Nginx (pronounced "engine X") is a commonly used HTTP server and reverse proxy server. As an HTTP server, Nginx efficiently and reliably serves static content with minimal memory consumption. As a reverse proxy, it can act as a single controlled access point for multiple backend servers or applications like caching and load balancing. Nginx can be downloaded as an open-source version or used through the feature-rich commercial release Nginx Plus. Nginx can also be used as a mail proxy and a generic TCP proxy, though monitoring for these scenarios is not covered in this article.

Key Nginx Metrics

By monitoring Nginx, you can identify two types of issues: 1) resource problems with Nginx itself, and 2) development issues elsewhere in the web infrastructure. Some of the key metrics that most Nginx users benefit from include requests per second, which provides a high-level view of end-user activity; server error rate, which indicates the proportion of failed or invalid server requests among total requests; and request processing time, which describes how long the server takes to process client requests (which might indicate slower request speeds or other issues in the environment).

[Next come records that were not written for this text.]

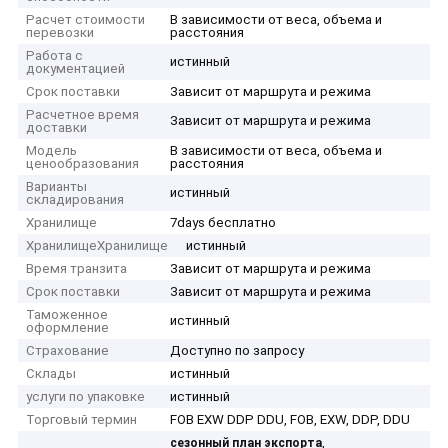
Расчет стоимости
В зависимости от веса, объема и
перевозки
расстояния
Работа с
истинный
документацией
Срок поставки
Зависит от маршрута и режима
Расчетное время
Зависит от маршрута и режима
доставки
Модель
В зависимости от веса, объема и
ценообразования
расстояния
Варианты
истинный
складирования
Хранилище
7days бесплатно
ХранилищеХранилище
истинный
Время транзита
Зависит от маршрута и режима
Срок поставки
Зависит от маршрута и режима
Таможенное
истинный
оформление
Страхование
Доступно по запросу
Склады
истинный
услуги по упаковке
истинный
Торговый термин
FOB EXW DDP DDU, FOB, EXW, DDP, DDU
,
сезонный план экспорта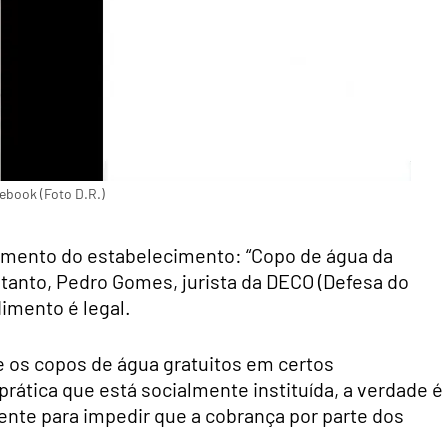
ebook (Foto D.R.)
dimento do estabelecimento: “Copo de água da
entanto, Pedro Gomes, jurista da DECO (Defesa do
imento é legal.
e os copos de água gratuitos em certos
ática que está socialmente instituída, a verdade é
iente para impedir que a cobrança por parte dos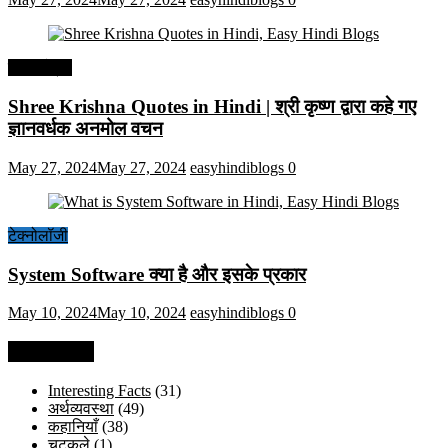
हिंदी कोट्स
Shree Krishna Quotes in Hindi | श्री कृष्ण द्वारा कहे गए
ज्ञानवर्धक अनमोल वचन
May 27, 2024
May 27, 2024
easyhindiblogs
0
टेक्नोलॉजी
System Software क्या है और इसके प्रकार
May 10, 2024
May 10, 2024
easyhindiblogs
0
Categories
Interesting Facts
(31)
अर्थव्यवस्था
(49)
कहानियाँ
(38)
चुटकुले
(1)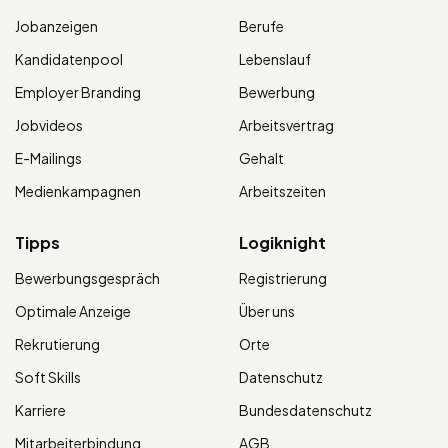
Jobanzeigen
Berufe
Kandidatenpool
Lebenslauf
Employer Branding
Bewerbung
Jobvideos
Arbeitsvertrag
E-Mailings
Gehalt
Medienkampagnen
Arbeitszeiten
Tipps
Logiknight
Bewerbungsgespräch
Registrierung
Optimale Anzeige
Über uns
Rekrutierung
Orte
Soft Skills
Datenschutz
Karriere
Bundesdatenschutz
Mitarbeiterbindung
AGB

In general, at least three key categories of metrics should be watched:

  • Basic Activity Metrics
  • Error Metrics
  • Performance Metrics

Below, we will break down some of the most important Nginx metrics in each category, along with a particularly common use case worth mentioning: using Nginx Plus as a reverse proxy. We will also cover how to monitor all these metrics using your chosen graphing or monitoring tool.

Basic Activity Metrics

Regardless of which Nginx use case you have, you undoubtedly want to monitor how many client requests the server is receiving and how they are being processed.

Nginx Plus reports basic activity metrics just like open-source Nginx, but it also provides an additional module that reports slightly different metrics. We first discuss open-source Nginx and then move on to the additional reporting capabilities provided by Nginx Plus.

Nginx

The following diagram shows the lifecycle of a client connection and how open-source Nginx collects metrics during the connection.

image.png

Accepts (Accepted), Handled (Handled), and Requests (Requests) increase incrementally. Active (Active), Waiting (Waiting), Reading (Reading), and Writing (Writing) fluctuate based on request volume.

Name Description Metric Type
Accepts (Accepted) Count of client connections attempted by Nginx Resource: Utilization
Handled (Handled) Count of successful client connections Resource: Utilization
Active (Active) Current active client connections Resource: Utilization
Requests (Requests) Client request count Work: Throughput

image.png

When Nginx receives a connection request from the operating system, the counter increments. If the worker cannot establish the connection (by creating a new one or reusing an existing one), the connection is dropped. Connections are usually dropped when resource limits (such as Nginx's worker_connections limit) are reached.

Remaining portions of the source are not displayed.